Through the looking-glass: Coleridge and post-Kantian philosophy

Comparative Literature, Fall 1999 by Milnes, Tim

Yet it is this very fusion of so many strands of contemporary thought that makes Coleridge such a fascinating figure both to the comparativist and the historian of philosophy. In the end, the question of the overall coherence of his work is perhaps not as interesting as the fact that his thought incorporates elements similar to those found in post-Kantian German philosophers as different as Hegel and Schopenhauer, though he knew little of the former and nothing of the latter. Moreover, threads of argument, laced up so confusingly in his own work, would later unwind to form distinct and long since recognized themes in nineteenth and twentieth-century philosophy and theory: dialecticism led to a concern with logical or linguistic reflexivity that still preoccupies modern theorists, while Romanticism's darker discourse of will gave birth to a hermeneutics of suspicion that has persisted from Freud and Nietzsche to the present day. It is hardly surprising, then, that the inheritors of the legacies of Hegel and Schopenhauer should find much of interest, and indeed, of sympathy, in Coleridge's mature speculations. Yet Coleridge's confusions and inclusiveness also make it impossible to press-gang his reputation into any single camp-and this, despite otherwise persuasive attempts to read his work non-logocentrically or as part of an "anti-dualist" tradition in western philosophy.17 Indeed, it is the Protean nature of Coleridge's thought, "modifiable into a thousand forms," rather than its argument, that makes it the uncertain and selfconscious forebear of both the methodologies that we bring to it and modern theory's desire to see itself reflected there.
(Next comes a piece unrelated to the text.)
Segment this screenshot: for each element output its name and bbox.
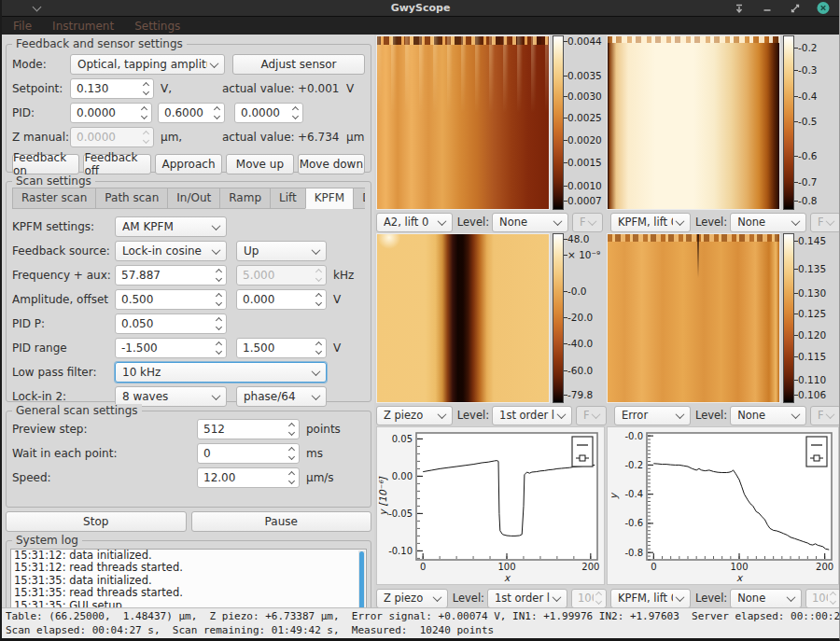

1 The writing of this article was greatly assisted by the comments of Roy Park and the two anonymous readers for this journal.

2 For further discussion of the Biographia Literaria's "missing deductions," see Reid, "Coleridge and Schelling"and Milnes, "Eclipsing Art."

3 Boulger sees Coleridge as an Anglican "voluntarist traditionalist" (43) and Modiano refers to 'Coleridge's voluntaristic philosophy" (195).

4 In this passage, written for Joseph Henry Green, Coleridge also claims that "The Ground of Man's nature is the Will in a form of Reason" (2: 1368).

5 See Kant, Practical Philosophy: "the concept of a being that has free will is the concept of a causa noumenon. . ." "But because no intuition, which can only be sensible, can be put under this application, causa noumenon with respect to the theoretical use of reason is, though a possible, thinkable concept, nevertheless an empty one" (184). Kant argues that concepts that cannot be schematized in intuition, such as objective freedom-which is simply "unconditioned causality," "which for theoretical purposes would be transcendent (extravagant)" (224) -can only be realized through the moral law, and thus practically.

6 Muirhead wrote of Coleridge that Hegel's system "had far more points of agreement than of conflict with his own" (88-9), though Coleridge himself seems to have had little interest in the philosopher. Wellek, on the other hand, dismissed Coleridge's dialectics as "all empty mysticism of numbers" (80). More recently, McNiece has repeated the comparison with Hegel (25), while De Paolo (81) and McKusick (94) have traced dialectical method through Coleridge's theories of historv and language respectively.